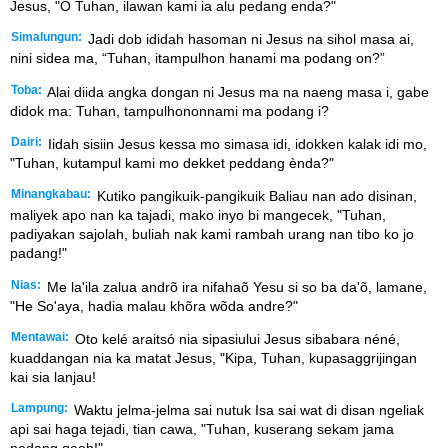
Jesus, "O Tuhan, ilawan kami ia alu pedang enda?"
Simalungun:
Jadi dob ididah hasoman ni Jesus na sihol masa ai,
nini sidea ma, “Tuhan, itampulhon hanami ma podang on?”
Toba:
Alai diida angka dongan ni Jesus ma na naeng masa i, gabe
didok ma: Tuhan, tampulhononnami ma podang i?
Dairi:
Iidah sisiin Jesus kessa mo simasa idi, idokken kalak idi mo,
"Tuhan, kutampul kami mo dekket peddang ènda?"
Minangkabau:
Kutiko pangikuik-pangikuik Baliau nan ado disinan,
maliyek apo nan ka tajadi, mako inyo bi mangecek, "Tuhan,
padiyakan sajolah, buliah nak kami rambah urang nan tibo ko jo
padang!"
Nias:
Me la'ila zalua andrõ ira nifahaõ Yesu si so ba da'õ, lamane,
"He So'aya, hadia malau khõra wõda andre?"
Mentawai:
Oto kelé araitsó nia sipasiului Jesus sibabara néné,
kuaddangan nia ka matat Jesus, "Kipa, Tuhan, kupasaggrijingan
kai sia lanjau!
Lampung:
Waktu jelma-jelma sai nutuk Isa sai wat di disan ngeliak
api sai haga tejadi, tian cawa, "Tuhan, kuserang sekam jama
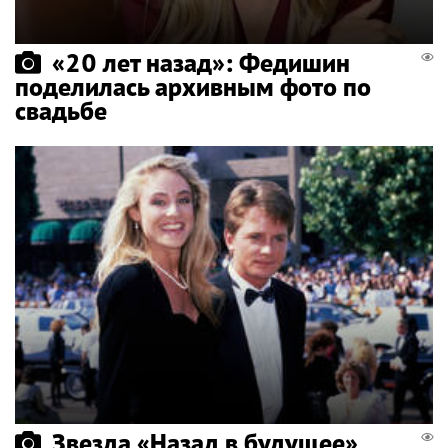
«20 лет назад»: Федишин
поделилась архивным фото по
свадьбе
Звезда «Назад в будущее»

| TASK PROMPT |
Output all the records above exactly, but without their images.

| SOLUTION TO THIS EXERCISE |
Jesus, "O Tuhan, ilawan kami ia alu pedang enda?"
Simalungun:
Jadi dob ididah hasoman ni Jesus na sihol masa ai,
nini sidea ma, “Tuhan, itampulhon hanami ma podang on?”
Toba:
Alai diida angka dongan ni Jesus ma na naeng masa i, gabe
didok ma: Tuhan, tampulhononnami ma podang i?
Dairi:
Iidah sisiin Jesus kessa mo simasa idi, idokken kalak idi mo,
"Tuhan, kutampul kami mo dekket peddang ènda?"
Minangkabau:
Kutiko pangikuik-pangikuik Baliau nan ado disinan,
maliyek apo nan ka tajadi, mako inyo bi mangecek, "Tuhan,
padiyakan sajolah, buliah nak kami rambah urang nan tibo ko jo
padang!"
Nias:
Me la'ila zalua andrõ ira nifahaõ Yesu si so ba da'õ, lamane,
"He So'aya, hadia malau khõra wõda andre?"
Mentawai:
Oto kelé araitsó nia sipasiului Jesus sibabara néné,
kuaddangan nia ka matat Jesus, "Kipa, Tuhan, kupasaggrijingan
kai sia lanjau!
Lampung:
Waktu jelma-jelma sai nutuk Isa sai wat di disan ngeliak
api sai haga tejadi, tian cawa, "Tuhan, kuserang sekam jama
«20 лет назад»: Федишин
поделилась архивным фото по
свадьбе
Звезда «Назад в будущее»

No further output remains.